Provided records:
★ ★ ★

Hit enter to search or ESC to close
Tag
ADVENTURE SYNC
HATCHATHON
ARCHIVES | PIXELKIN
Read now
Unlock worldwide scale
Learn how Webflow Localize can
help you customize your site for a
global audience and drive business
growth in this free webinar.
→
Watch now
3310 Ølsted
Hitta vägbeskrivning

★ ★ ★

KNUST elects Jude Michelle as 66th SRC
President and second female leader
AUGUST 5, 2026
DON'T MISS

★ ★ ★

To do: From the records above, print only the lines between the one holding "Hit enter to search or ESC to close" and the one holding "Hitta vägbeskrivning", inclusive, exactly as they stand.

Solution below:
Hit enter to search or ESC to close
Tag
ADVENTURE SYNC
HATCHATHON
ARCHIVES | PIXELKIN
Read now
Unlock worldwide scale
Learn how Webflow Localize can
help you customize your site for a
global audience and drive business
growth in this free webinar.
→
Watch now
3310 Ølsted
Hitta vägbeskrivning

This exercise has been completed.